Kanye West, Christian Role Model?
The rapper is infamous for his big ego. He's trying to change that with his new faith.
Kanye West has been getting a lot of attention lately.
Then again, he’s never really been out of the news. According to Forbes, the 42-year-old rapper, producer, and entrepreneur was the highest-earning hip-hop star in 2019, raking in an estimated $150 million.
But these days it’s more than music that’s putting Kanye in the headlines. And that infamous ego of his? Well, it seems to be taking a backseat to a higher power. A self-professed born-again Christian, he’s making Jesus the center of his music and taking on topics that are typically career-enders for a black male in the entertainment industry.
West has openly criticized Democrats over their positions on issues such as abortion, welfare, government dependency, and fatherless homes, and — sin of sins — he’s questioned his fellow African-Americans over their blind loyalty to the Democrat Party. Now he’s spreading a spiritual message with his Sunday Services and popular songs such as “Jesus Walks.”
Regardless of whether one thinks West has had a profound Damascus Road moment in his life or is merely seeking more attention, the mere fact that he doesn’t toe the leftist line like other black entertainers gives him some street cred with us. Patriot Post partners Bill Whittle and Scott Ott, for example, wonder whether Kanye might be making Christ cool for kids again.
John Hinderaker writes at PowerLine, “I doubt that Kanye’s conversion will turn out to be of earthshaking importance, but it is one more instance of African-Americans breaking free from the liberal plantation. The long-term consequences of this growing independence movement will be enormous, and I think we will see some early signs of it in next year’s election.”
Apparently, celebrities can claim Christianity all they want without fearing rebuke from those in power, but taking on the Democrat Party is clearly a deal-breaker for those on the Left.
That’s why people like Comedy Central’s Trevor Noah took umbrage with West’s comments about Democrats “brainwashing” blacks. But what lies at the core of the Left’s criticism of Kanye over the years? Sure, he’s made some outrageous comments about a range of topics, but what person with his status and star power hasn’t?

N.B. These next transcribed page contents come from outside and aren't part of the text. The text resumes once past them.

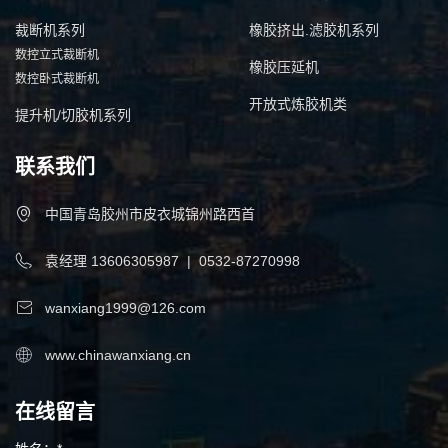
裁断机系列
橡胶挤出.滤胶机系列
数控立式裁断机
橡胶压延机
数控卧式裁断机
开放式炼胶机类
提升机/切胶机系列
联系我们
中国青岛胶州市皮衣城锦州路西首
袁经理
13606305987
|
0532-87270998
wanxiang1999@126.com
www.chinawanxiang.cn
在线留言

For one, it’s hard to overestimate the power of Kanye’s appearance with President Donald Trump in the Oval Office last year, after which support for the president among young black men increased significantly. Perhaps they, too, realized it was finally OK to support a Republican.
As the president put it, “What do you have to lose?”
Another reason for the Left’s panic is that Kanye has the power to reach millions of young people with political and spiritual messages that they’re not getting from the music industry. This effectively turns the tables against the very industry that’s indoctrinated impressionable minds for decades. And it provides listeners with an alternative message that many of them have never heard.
Earlier this month, Kanye’s appearance at his Sunday Service in Utah was underwhelming to the extent that he was such a small part of it. He briefly spoke about Abraham Lincoln freeing the slaves and expressed his support for President Trump, but he only performed one song: Jesus Walks. The Deseret News wrote that despite some fans’ disappointment over Kanye’s limited participation in the service, “The message was clear — Kanye is praising Jesus, God and bringing religion wherever he goes. The new Kanye is not about Kanye. He’s about Jesus Christ, God, and observing your faith to make yourself happier.”
Kylee Zempel writes at The Federalist, “Pop culture icons tend to appeal to Christianity only insofar as it broadens their appeal to a Christian base. As soon as it seems not to benefit their wallets anymore, their faith doesn’t seem to be all that active.” Zempel adds, “These icons are Christians in name only. Not in understanding, not in message, and not in obedience.”
West’s move toward Christianity seems to set him apart from other performers who quickly abandoned their faith when they made it to the top.
Like Trump, Kanye doesn’t let criticism stop him for a second. As Charles Holmes writes in Rolling Stone, “The TMZ slavery tirade, the Make America Great Again shenanigans, the Bill Cosby defenses, the bipolar diagnosis announcement and retread, the reconciliated-and-then-reheated Drake beef, the endless tweets and rushed albums and albums that never came to be and albums we simply had to wait for — none of it mattered. The predictions were wrong.”
Critics claim that Kanye using God to build a tax-free empire and to further boost his image, but if West can expand his entertainment empire while reaching historically hopeless black youth with a positive, God-centered message, then it’s undoubtedly a good thing. And as Lutheran minister Hans Fiene puts it, “Instead of trying to keep him outside the feast of salvation until he’s proven himself worthy, rejoice to enter with him into the feast where all formerly unworthy sinners are invited to eat and drink the worthiness of Jesus Christ.”